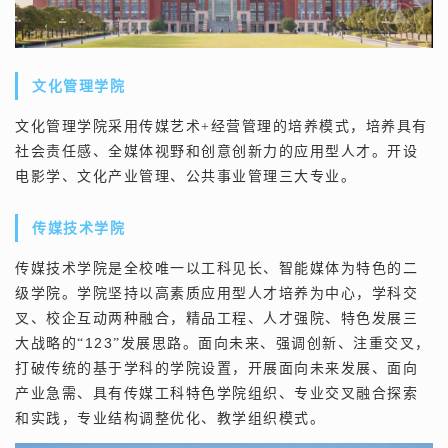
文化管理学院
文化管理学院采用传媒艺术
+经营管理的培养模式，培养具有
社会责任感、全媒体视野和创意创新力的应用型人才。
开设
电影学、文化产业管理、公共事业管理三大专业。
传媒技术学院
传媒技术学院是全校唯一以工科见长、智能媒体为特色的二
级学院。学院坚持以高素质应用型人才培养为中心，学科交
叉、校企互动两种融合，精品工程、人才强院、特色发展三
123
大战略的“
”发展思路。面向未来、强调创新、注重交叉，
打破传统的基于学科的学院设置，开展面向未来发展、面向
产业急需、具有传媒工科特色学院组织、专业交叉融合探索
和实践，专业结构调整优化、教学组织模式。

The task:
Skipping the pictures, transcribe each line above exactly as it appears.

Answer box:
文化管理学院
文化管理学院采用传媒艺术
+经营管理的培养模式，培养具有
社会责任感、全媒体视野和创意创新力的应用型人才。
开设
电影学、文化产业管理、公共事业管理三大专业。
传媒技术学院
传媒技术学院是全校唯一以工科见长、智能媒体为特色的二
级学院。学院坚持以高素质应用型人才培养为中心，学科交
叉、校企互动两种融合，精品工程、人才强院、特色发展三
123
大战略的“
”发展思路。面向未来、强调创新、注重交叉，
打破传统的基于学科的学院设置，开展面向未来发展、面向
产业急需、具有传媒工科特色学院组织、专业交叉融合探索
和实践，专业结构调整优化、教学组织模式。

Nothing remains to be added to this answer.